From a lecture Warren Buffet gave at Norte Dame in 1991:
“You’d get very rich if you thought of yourself as having a card with only twenty punches in a lifetime, and every financial decision used up one punch. You’d resist the temptation to dabble. You’d make more good decisions and you’d make more big decisions.”
I love that saying not because of its financial implications (though it’s certainly smart there, too), but because you can apply it to many areas of your life.
You can think of punches as days in your favorite teacher’s class, practices with your team, meetings of your club or organization, shifts at your part-time job, nights out with your friends, etc.
Dabbling isn’t necessarily bad. I don’t think you should hesitate to take a short, fun glassblowing class at a community center because you feel pressured to save that hole punch spot for something bigger and more important.
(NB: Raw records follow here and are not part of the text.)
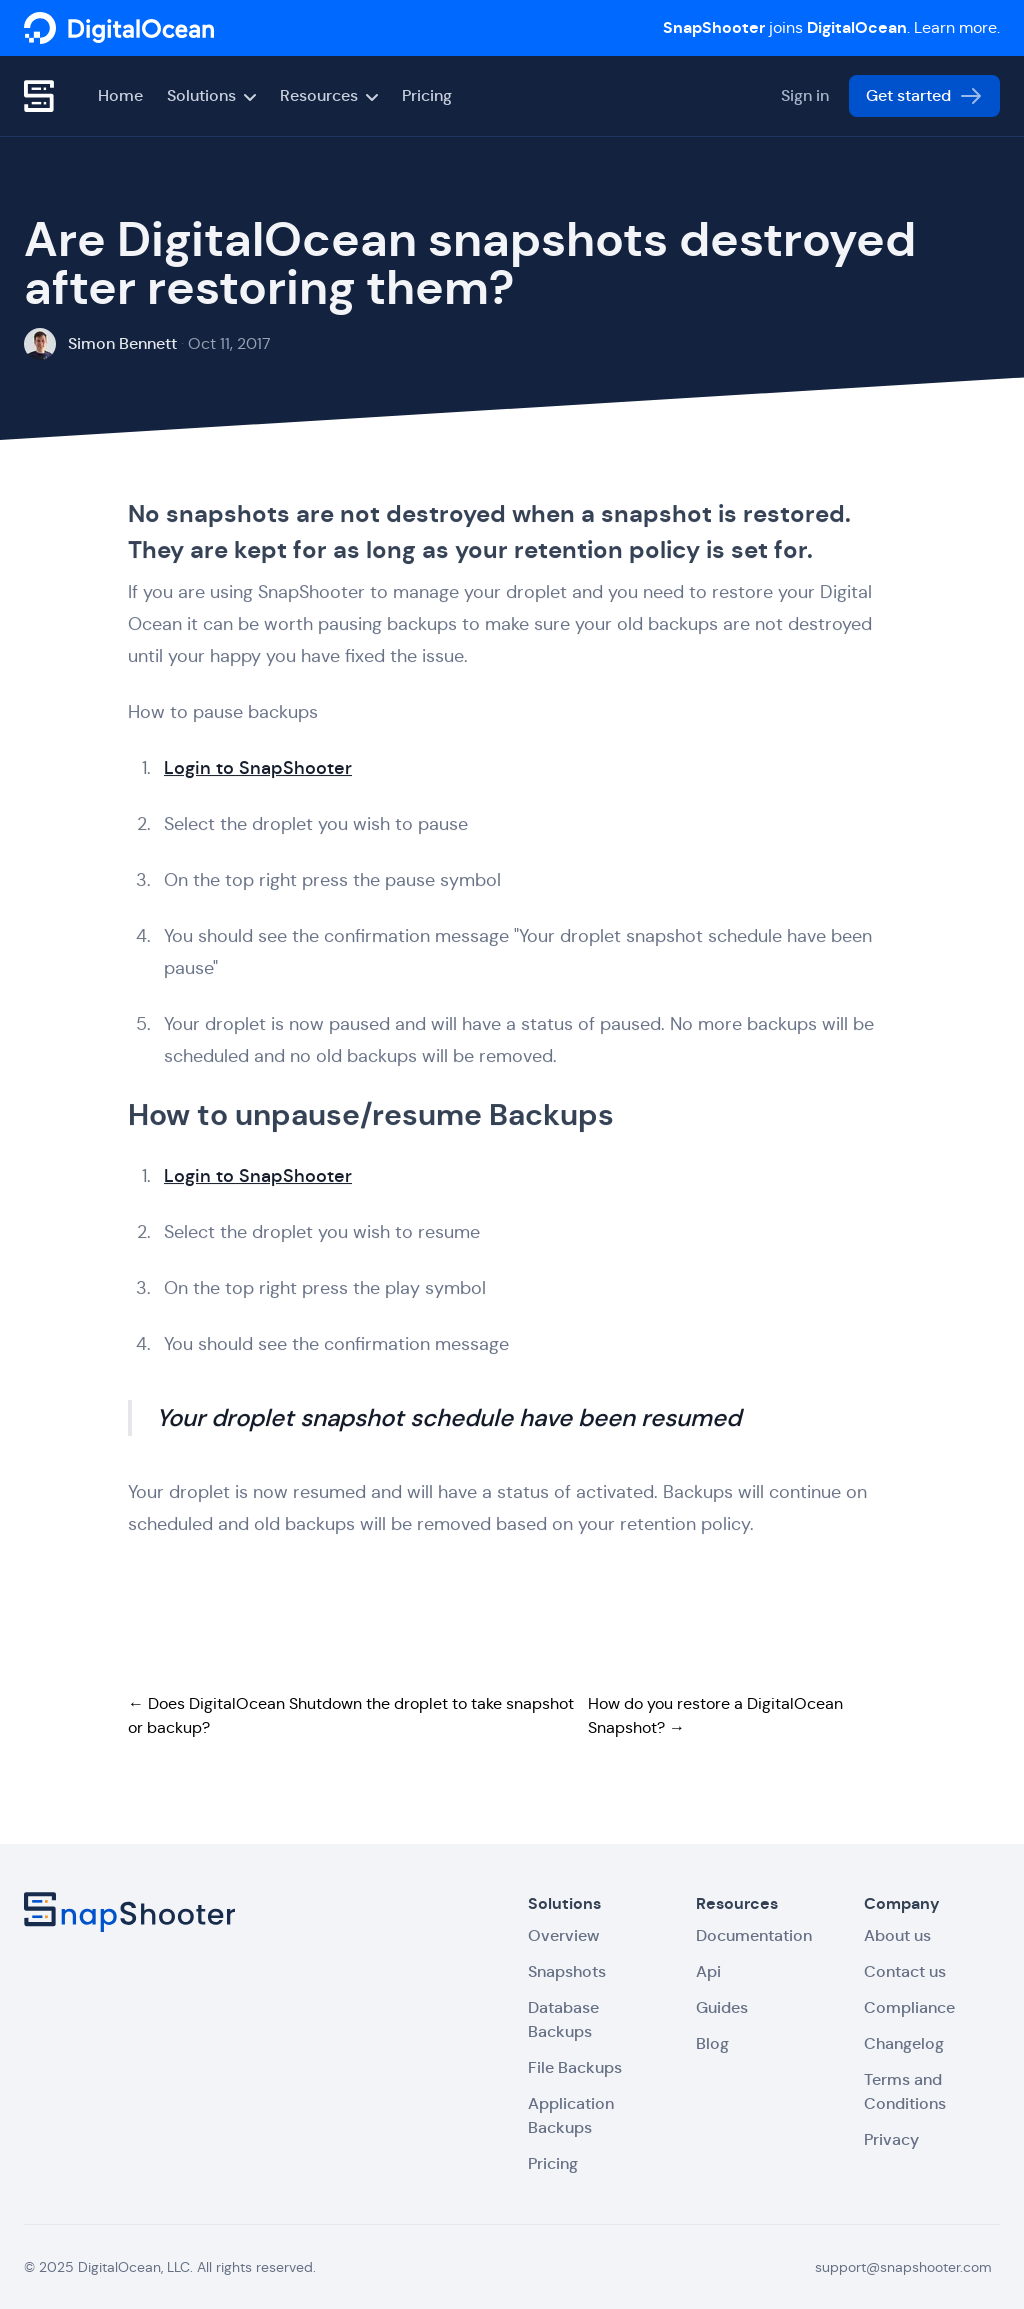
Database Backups (563, 2019)
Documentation (754, 1935)
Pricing (427, 95)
But if you’re going to take the class, make it worth the hole punch. Sit in the front. Ask questions. Really extract as much from it as you can. Make the hole punch worth it.
And I really can’t think of a better way to get the most out of college.
You’ll have a limited number of days as a college student. Make every one of them worth the hole punch. Whether you’re sitting in a Nobel-Prize-winning professor’s class, studying for a final, participating in a club, working at an internship, or hanging out on a Tuesday night with your new friends in the dorm (those nights are some of the best in college), soak it in and make each day punch worthy.